Universitas pada dasarnya berkiprah dalam penciptaan, pemeliharaan, dan diseminasi, dan evaluasi ilmu pengetahuan. Dalam masyarakat peran ini bahkan lebih penting di saat ini dibandingkan di masa lalu. Bagi universitas, mereka perlu berperan dengan lebih baik meskipun beberapa persyaratan atau kondisi tertentu harus dipenuhi.

Pertama universitas membutuhkan otonomi yang lebih besar. Nilai potensi pengetahuan baru secara khusus sulit diprediksi sehingga universitas perlu cara yang aman dalam percaturan dalam ketidakpastian di masa depan. Hal ini dapat dilakukan dengan mendorong penelitian dan pengembangan yang inovatif yang mungkin tidak secara langsung memberikan manfaat yang jelas dalam jangka pendek. Seperti kurang terarah tetapi tidak menimbulkan kerugian ekonomi atau sosial yang besar. Peran penting lainnya adalah kemampuan universitas untuk mempertanyakan ulang asumsi atau posisi kuat lembaga-lembaga di luar universitas (misalnya, pemerintah atau industri). Pertanyaan itu penting terutama rintisan inovasinya tampak bertentangan dengan prinsip atau nilai-nilai etika dan kebaikan yang ada di masyarakat umum.

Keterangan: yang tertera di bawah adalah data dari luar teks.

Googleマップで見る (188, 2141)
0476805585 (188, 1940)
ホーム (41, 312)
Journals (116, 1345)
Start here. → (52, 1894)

Bahkan yang lebih penting lagi, mungkin, adalah adanya beberapa prinsip yang membedakan pengetahuan akademis dari pengetahuan sehari-hari seperti logika dan penalaran, kemampuan untuk bergeser dari hal-hal yang bersifat abstrak ke hal-hal yang konkret termasuk konsep-konsep yang didukung oleh bukti empiris dan validasi eksternal (Lihat misalnya, Laurillard 2001). Kita berharap universitas dapat bermain di tingkat pemikiran yang lebih tinggi, bukan pada hal-hal yang biasa kita lakukan sehari-hari baik di level individu maupun korporasi.

Salah satu nilai inti (core values) yang sudah terbukti membantu untuk universitas mempertahankan marwahnya adalah kebebasan akademik. Para akademisi kadang ada yang mengajukan pertanyaan-pertanyaan aneh, yang menentang status quo, atau menunjukkan bukti-bukti bertentangan dengan versi pemerintah atau perusahaan. Mereka harus tetap dilindungi haknya untuk mengekspresikan pandangan-pandangan tersebut. Kebebasan akademik adalah elemen yang esensial dalam masyarakat. Di sisi lain, hal ini juga berarti bahwa para akademisi bebas untuk memilih apa yang mereka ingin pelajari. Yang lebih penting lagi, seperti yang dibahas di Modul ini, adalah bagaimana menemukan cara terbaik untuk mengkomunikasikan pengetahuan yang mereka miliki. Pembelajaran di pendidikan tinggi memang tidak dapat lepas dari kebebasan akademik dan otonomi. Namun, meskipun otonominya dilindungi, sebagai suatu perguruan tinggi, tetap saja adanya tekanan yang semakin meningkat.

Kami sengaja menekankan hal tekanan dan perubahan ini untuk satu dan satu alasan saja. Jika universitas mengubah diri untuk memenuhi tekanan eksternal agar berubah, perubahan ini harus datang dari dalam organisasi, dan khususnya dari para profesor dan para pengajar sendiri. Fakultas harus melihat perlunya perubahan dan bertekad membuat perubahan itu. Jika pemerintah atau masyarakat mencoba untuk mengintroduksikan perubahan dari luar dengan membawa nilai-nilai yang bertentangan dengan nilai-nilai inti universitas seperti kebebasan akademik, maka ada risiko bahwa universitas dengan tradisinya yang unik dan berharga bagi masyarakat akan dihancurkan sehingga membuat keberadaan universitas menjadi kurang bernilai bagi masyarakat secara keseluruhan. Namun, Modul ini juga akan memberikan beberapa alasan mengapa yang perlu melakukan perubahan tidak hanya mahasiswa tetapi juga para pengajar terutama dalam hal mengelola beban kerja dan memanfaatkan berbagai sumber untuk mendukung pembelajaran.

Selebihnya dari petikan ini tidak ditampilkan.